I remember when I first started fox calling and then coyote hunting and believe me they are two different things especially now, if you want to learn a couple things or maybe brush up on a couple good tips for this time of year or even more inportant "this kind of year" with the cold and lasting snap we are having you are in the prime time to kill some some dogs..
wether you only have a ole shotgun, a 22 or spent several dollars on the latest and greatest HPR your odds are all good in this weather.

BEST CALLING
The hardest thing to get used to is to call only in the early morning on the coldest morning near thickets with wheat stubble, tall gras, alfalfa or hay stubble fields nearby, mice love this stuff and can easely tunnel through it.
coyotes love and prefer to hunt mice especially when the snow covers these areas and the top is crunchey and amplifiese the sound of mice, subtel mouth calls will bring any nearby coyote out of a thicket under these extreme conditions every time, if you get nothing after 15 minutes ther's no coyotes there. move on..


Driving coyotes
The same as a deer driving, you need pushers and standers, to increase our odds we only drive coyotes after a fresh snow, the reason in this is that we target only woodlots in the center of fields, because the fresh snow lets us see if coyotes have moved in or out of the woodlot and there are plenty of those around Ohio, standers should be along fence row's and all possible escape routs atleast a hundred yards or farther from the woodlot and down wind, the pushers go in raising as much hell as possible not only to move the game but especially to let the standers know exactly where the pushers are at all times, February is the best time to kill doubles while driving woodlots as the male will seldome stray far from a female during the day.

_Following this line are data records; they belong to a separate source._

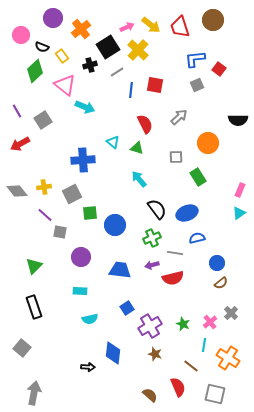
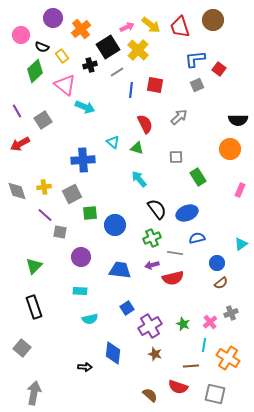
orange circle at (208, 143): moved 22 px right, 6 px down
gray diamond at (17, 191): rotated 20 degrees clockwise
cyan triangle at (239, 213): moved 2 px right, 31 px down
gray cross at (231, 313): rotated 24 degrees clockwise
brown line at (191, 366): rotated 42 degrees counterclockwise
black arrow at (88, 367): moved 3 px left
red semicircle at (178, 387): rotated 132 degrees clockwise
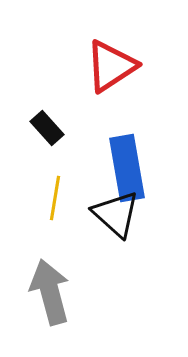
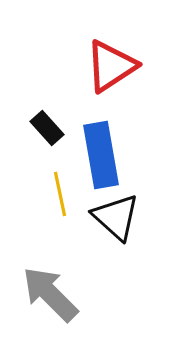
blue rectangle: moved 26 px left, 13 px up
yellow line: moved 5 px right, 4 px up; rotated 21 degrees counterclockwise
black triangle: moved 3 px down
gray arrow: moved 2 px down; rotated 30 degrees counterclockwise
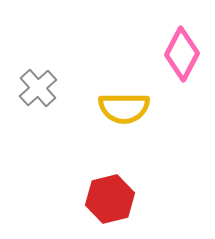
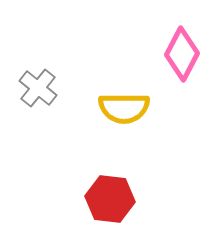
gray cross: rotated 9 degrees counterclockwise
red hexagon: rotated 21 degrees clockwise
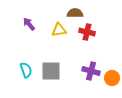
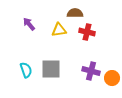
gray square: moved 2 px up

I hope some of these tips help someone kill a few dogs this season.

any ? just ask, anytime

Steve


----------



## coyote69 (Jan 19, 2010)

"if you get nothing after 15 minutes ther's no coyotes there. move on.."
Rarely do I call in a yote in Ohio in less than 15 mins. , if this was a WESTERN State were populations where populations are high, then I would agree than 15-20 mins. max at a stand , unless you know for sure there are yotes in your area.

Best thing to do to increase your chances is to make sure your hunting an area that coyotes hang out in. Since the population is not high in Ohio , you must do some scouting , look for coyotes while driving along the roads , go out and use locator calls at night , look for tracks (signs). If you are hunting a spot coyotes are not in , you can stay all day calling in one spot and it doesnt matter. Find the dogs , is #1.

After this past weekend , i'm on yote #17 for the season , not too bad since I didnt start after them this year until mid-Nov. and didnt start hunting them hard until X-mas time. With the heavy snow and cold , they are reacting to the calls very well.

I also would not recommend hunting for coyotes with a .22 cal. or anything smaller(.17) , match your cal. to the game your after.
Good clean kills , dont make them suffer with light cals. and have to make multiple shots.

Good luck out there , 

Matt


----------